- Born: Linköping, Sweden
- Genres: Dancehall, hip hop, classical music, indie progressive pop, gothic rock, electronica, krautrock
- Occupations: Choreographer, Filmmaker, Musician, Actor, Dancer and Photographer
- Label: Sister productions
- Website: giovannibucchieri.com

= Giovanni Bucchieri =

Giovanni Bucchieri is a dancer and musician from Linköping, Sweden. He established himself early as a prolific dancer, specialised in breakdance and in Street dance.

At the age of 15 he moved to Stockholm. Together with his longtime companion Aleksander Maksic he traveled to New York at the age of 16. It was here that Bucchieri's love for Vogue was discovered, at various ballroom dances.

Bucchieri was educated at the Ballet Academy of the Opera of Stockholm and at the Royal Dramatic Theatre ́s acting school. He was a dancer at the Royal Swedish Ballet and in the Cullberg Ballet, where he danced the Prince in Mats Ek's Sleeping beauty and Romeo in Birgit Cullberg's Romeo and Juliet. He also was a dancer and actor in the acclaimed choreographer Pontus Lidberg's movies The Rain (2008) and the Labyrinth Within (2011) together with New York City ballet's star Wendy Whelan.
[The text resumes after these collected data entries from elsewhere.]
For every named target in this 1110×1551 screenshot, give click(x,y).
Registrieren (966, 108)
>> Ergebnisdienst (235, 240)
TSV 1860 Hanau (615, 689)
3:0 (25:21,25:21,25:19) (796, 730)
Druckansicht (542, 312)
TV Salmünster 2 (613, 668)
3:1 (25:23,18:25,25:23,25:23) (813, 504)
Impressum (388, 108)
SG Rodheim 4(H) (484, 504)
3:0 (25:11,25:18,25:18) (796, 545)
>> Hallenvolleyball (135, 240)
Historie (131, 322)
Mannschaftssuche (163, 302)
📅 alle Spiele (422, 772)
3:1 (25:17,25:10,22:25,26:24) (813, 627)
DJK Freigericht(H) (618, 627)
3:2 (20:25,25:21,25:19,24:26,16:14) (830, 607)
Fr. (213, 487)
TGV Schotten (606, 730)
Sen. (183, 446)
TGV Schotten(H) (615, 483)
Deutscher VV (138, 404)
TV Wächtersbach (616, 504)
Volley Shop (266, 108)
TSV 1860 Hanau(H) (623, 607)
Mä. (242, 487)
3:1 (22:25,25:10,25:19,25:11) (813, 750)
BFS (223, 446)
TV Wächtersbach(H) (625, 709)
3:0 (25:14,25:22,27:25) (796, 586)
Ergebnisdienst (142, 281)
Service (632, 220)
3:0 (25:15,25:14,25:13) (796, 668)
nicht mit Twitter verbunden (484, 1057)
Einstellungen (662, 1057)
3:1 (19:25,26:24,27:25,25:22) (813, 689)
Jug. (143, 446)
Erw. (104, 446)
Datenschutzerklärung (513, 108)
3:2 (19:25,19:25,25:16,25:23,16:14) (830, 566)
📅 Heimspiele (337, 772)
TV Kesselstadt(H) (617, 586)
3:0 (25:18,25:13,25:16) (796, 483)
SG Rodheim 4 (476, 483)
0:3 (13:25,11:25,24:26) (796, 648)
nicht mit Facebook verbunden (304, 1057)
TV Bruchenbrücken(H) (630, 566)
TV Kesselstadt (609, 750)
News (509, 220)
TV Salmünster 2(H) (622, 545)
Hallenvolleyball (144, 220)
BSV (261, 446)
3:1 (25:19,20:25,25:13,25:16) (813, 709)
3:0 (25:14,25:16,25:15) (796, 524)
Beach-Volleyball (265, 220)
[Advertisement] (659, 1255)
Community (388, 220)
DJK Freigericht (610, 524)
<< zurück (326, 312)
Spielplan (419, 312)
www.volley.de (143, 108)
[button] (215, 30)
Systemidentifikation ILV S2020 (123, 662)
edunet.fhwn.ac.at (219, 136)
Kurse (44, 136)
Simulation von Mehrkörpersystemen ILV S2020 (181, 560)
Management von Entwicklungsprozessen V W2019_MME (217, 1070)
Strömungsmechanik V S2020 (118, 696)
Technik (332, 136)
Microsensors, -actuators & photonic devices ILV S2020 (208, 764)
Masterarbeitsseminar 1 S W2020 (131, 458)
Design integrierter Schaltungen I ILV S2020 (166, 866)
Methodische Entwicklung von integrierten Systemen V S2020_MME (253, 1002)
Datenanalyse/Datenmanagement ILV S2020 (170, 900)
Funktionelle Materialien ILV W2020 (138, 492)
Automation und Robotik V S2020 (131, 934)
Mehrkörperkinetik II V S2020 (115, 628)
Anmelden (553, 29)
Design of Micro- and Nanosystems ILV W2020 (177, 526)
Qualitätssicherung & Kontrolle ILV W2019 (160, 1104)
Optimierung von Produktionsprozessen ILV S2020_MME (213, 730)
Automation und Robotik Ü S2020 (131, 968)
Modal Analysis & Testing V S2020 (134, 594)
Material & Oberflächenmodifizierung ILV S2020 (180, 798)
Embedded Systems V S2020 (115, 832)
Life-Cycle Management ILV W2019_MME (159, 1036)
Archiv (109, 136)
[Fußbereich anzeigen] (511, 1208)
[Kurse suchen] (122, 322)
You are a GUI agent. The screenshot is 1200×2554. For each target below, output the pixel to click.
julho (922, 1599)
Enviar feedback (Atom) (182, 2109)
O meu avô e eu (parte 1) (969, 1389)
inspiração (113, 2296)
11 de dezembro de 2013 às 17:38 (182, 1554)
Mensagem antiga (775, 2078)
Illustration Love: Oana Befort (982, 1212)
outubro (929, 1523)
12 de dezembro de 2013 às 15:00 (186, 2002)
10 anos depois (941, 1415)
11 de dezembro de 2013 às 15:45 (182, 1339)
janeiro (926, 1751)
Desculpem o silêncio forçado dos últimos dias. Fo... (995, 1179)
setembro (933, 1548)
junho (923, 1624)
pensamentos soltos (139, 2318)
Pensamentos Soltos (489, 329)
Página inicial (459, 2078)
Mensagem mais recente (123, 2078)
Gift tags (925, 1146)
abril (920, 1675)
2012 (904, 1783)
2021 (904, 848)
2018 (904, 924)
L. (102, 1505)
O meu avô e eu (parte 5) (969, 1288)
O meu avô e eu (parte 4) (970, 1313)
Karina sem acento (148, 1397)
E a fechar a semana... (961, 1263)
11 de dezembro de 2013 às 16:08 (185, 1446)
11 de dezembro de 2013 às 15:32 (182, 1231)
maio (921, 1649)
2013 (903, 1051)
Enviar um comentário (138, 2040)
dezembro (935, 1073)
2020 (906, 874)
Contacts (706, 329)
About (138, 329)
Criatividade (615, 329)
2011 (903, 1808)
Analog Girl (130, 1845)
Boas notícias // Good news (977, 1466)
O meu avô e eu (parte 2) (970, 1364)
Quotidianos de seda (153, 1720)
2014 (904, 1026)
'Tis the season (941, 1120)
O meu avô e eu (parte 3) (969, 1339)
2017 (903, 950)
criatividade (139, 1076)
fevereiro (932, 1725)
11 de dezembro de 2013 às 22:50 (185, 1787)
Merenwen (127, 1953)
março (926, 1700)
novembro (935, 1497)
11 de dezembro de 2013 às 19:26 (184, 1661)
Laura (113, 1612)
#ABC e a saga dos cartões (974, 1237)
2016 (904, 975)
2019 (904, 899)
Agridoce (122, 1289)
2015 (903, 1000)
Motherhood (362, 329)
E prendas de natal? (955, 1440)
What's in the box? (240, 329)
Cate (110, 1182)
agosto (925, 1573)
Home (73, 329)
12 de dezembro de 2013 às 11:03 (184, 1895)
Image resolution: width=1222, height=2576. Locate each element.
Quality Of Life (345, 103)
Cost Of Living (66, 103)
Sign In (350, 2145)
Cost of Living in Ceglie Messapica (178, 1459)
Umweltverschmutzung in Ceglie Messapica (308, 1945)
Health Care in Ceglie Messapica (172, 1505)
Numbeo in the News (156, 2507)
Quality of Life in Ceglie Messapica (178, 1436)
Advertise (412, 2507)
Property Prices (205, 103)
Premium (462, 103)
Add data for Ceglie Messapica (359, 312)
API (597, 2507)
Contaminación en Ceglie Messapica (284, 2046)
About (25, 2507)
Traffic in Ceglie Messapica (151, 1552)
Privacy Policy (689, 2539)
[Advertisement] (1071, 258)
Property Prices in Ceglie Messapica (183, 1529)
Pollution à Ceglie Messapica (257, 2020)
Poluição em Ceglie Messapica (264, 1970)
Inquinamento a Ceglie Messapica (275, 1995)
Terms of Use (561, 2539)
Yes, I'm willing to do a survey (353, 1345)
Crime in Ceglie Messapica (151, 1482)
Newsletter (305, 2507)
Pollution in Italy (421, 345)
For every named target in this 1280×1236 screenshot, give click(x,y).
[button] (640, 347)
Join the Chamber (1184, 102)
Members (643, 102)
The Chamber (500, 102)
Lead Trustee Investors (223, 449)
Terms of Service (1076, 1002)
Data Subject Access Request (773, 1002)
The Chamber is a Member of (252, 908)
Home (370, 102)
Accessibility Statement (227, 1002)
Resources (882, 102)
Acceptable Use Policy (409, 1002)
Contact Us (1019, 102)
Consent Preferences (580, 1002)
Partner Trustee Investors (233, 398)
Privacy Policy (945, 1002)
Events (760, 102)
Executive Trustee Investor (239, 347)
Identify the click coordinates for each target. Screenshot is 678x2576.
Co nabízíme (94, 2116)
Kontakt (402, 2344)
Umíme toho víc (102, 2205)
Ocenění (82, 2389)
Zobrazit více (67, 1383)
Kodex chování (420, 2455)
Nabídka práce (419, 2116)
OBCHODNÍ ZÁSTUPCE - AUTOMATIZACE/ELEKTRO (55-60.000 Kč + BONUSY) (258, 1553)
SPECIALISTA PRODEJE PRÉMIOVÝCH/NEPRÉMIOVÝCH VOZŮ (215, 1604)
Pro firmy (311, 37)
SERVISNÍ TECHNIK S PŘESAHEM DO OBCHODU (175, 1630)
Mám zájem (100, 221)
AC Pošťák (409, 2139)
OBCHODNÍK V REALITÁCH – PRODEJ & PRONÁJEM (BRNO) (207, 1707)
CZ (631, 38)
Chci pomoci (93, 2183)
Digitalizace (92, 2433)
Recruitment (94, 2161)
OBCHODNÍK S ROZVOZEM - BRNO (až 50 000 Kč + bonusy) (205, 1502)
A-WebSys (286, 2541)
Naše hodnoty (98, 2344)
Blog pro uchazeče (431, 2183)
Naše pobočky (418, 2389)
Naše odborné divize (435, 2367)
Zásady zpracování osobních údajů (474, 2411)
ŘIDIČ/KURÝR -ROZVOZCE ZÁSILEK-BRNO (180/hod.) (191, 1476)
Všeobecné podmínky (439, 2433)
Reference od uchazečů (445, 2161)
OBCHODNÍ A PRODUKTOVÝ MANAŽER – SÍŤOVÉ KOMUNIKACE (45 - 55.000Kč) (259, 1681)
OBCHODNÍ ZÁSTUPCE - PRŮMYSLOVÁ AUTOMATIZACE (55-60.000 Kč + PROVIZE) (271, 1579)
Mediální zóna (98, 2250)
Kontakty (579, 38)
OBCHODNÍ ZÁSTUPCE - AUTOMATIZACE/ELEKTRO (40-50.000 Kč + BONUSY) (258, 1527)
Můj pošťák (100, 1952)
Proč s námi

In 2010 Bucchieri choreographed his first dance work for Stockholm 59 degree North 1 ballet Cantus: In memory of the dancing queen. "The work is a somber and stylised reflexion of human relationships, effectively accompanied by Bach’s Passion According to St Matthew by J.S Bach, reinterpreted electronically."
"Cantus in memory of the dancing queen is somber from the beginning to end, but its refined aesthetics render it subtle than cumbersome." It possesses a stamp of decadence, the requiem of a dream (the end of a career). One senses that the spell has faded and that it is time for the next way for the Grande Dame to appear. In this rendition of "dancing queen" one sees much of the qualities of Barbara (her passion and fatalism) and of the heroines out of such Pedro Almodóvar films as Todo sobre mi madre."

On 27 April, Bucchieri’s piece "Come you daughters" premiered at the Royal Swedish Opera (together with Alexander Ekman and Pontus Lidberg). "The greatest surprise is Giovanni Bucchieri’s "Come you daughters", which is performed by five dancers with Nadja Sellrup as the main character. Here is suddenly a work that have the courage to challenge and put demands on the audience. Bucchieri lets his highly fragmented choreography crash right into Johann Sebastian Bach's tightly woven Matthäus-Passion. To the point that even that is fragmented, and a sudden uncertainty occurs, an uncertainty that makes the entire empty stage vibrate. The minimalistic choreography and the vast empty stage really gives the dancers the possibility to perform."

"The dance follows the music and the cuts between Bach and Dolly Parton sharpens the composition, knocks one sideways and raises questions. Questions about death, of cause, but also about the darkness of the living."